In a conversation and she asked me if I was familiar with Lionel Shriver’s work ‘We Need To Talk about Kevin, I said yes and then she asked me if I had read Sebastian Faulk’s book Engleby, which I hadn’t. Later on at the end of the day she gave me a copy, mentioning that she had also given one to her head.
My reluctance to go straight to the book as a piece of ‘data’ stemmed from my own inadequacy to cope with literature analytically, however in giving me the book Denise was not merely gifting me a ‘present’ but by this act also opening an opportunity to advance my own understanding of research possibilities. Denise had volunteered for the study and so feels she has something to contribute on education and reflective practice. As researchers we need to be attuned to how informants in opening up their private worlds may also be seeking to transform them.
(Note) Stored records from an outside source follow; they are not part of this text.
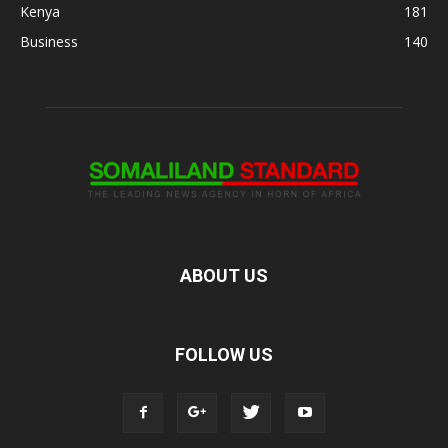
Kenya
181
Business
140
ABOUT US
FOLLOW US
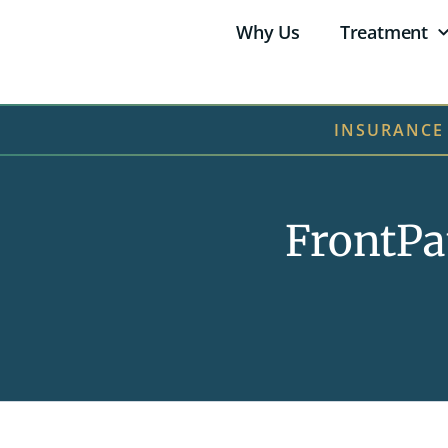
Why Us
Treatment
INSURANCE
FrontPa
Thanks thus to James at the 4 o’clock seminar who directed me to Strathern’s work the Gender of the Gift which very briefly and in a crude reading details how giving as a form of exchange in Melanesia is seen as a way of constructing a ‘dividual’, (Strathern sees Melanesian society as being relational and thus an ‘individual’ can only be seen in relation to the whole) This develops new types of social relations and gifts “do not act as synecdoche for the person, they are understood as being drawn from one person and absorbed by another” (Strathern: 1988). It is seen therefore as a way of transforming not just relationships between individuals but also of their composition. In Strathern’s case she focuses on how giving is seen as an act which is transformative of gender and indicative of much more complex ways of representing gender.
The dilemma here is one of a researcher is to make sense of what the informant in a study seeks to effect through the gift. Researchers particularly involved in areas relating to social justice often cite the notion of research as a way of transformation. It would appear that informants, in particular those who self-select by putting themselves forward also seek to transform. Certainly researchers can often become privy to information which is critical of the setting and while this may or may not relate to the core focus of the study, having ‘contracted’ to enter a research setting, it seems ethical to need to weigh how unexpected data may speak , rather than focusing on quick judgements about whether it fits the study even when our ability to make something of it may be limited. Thus rather than data being ‘dead’ perhaps we need to think about how we go about actively resuscitating it.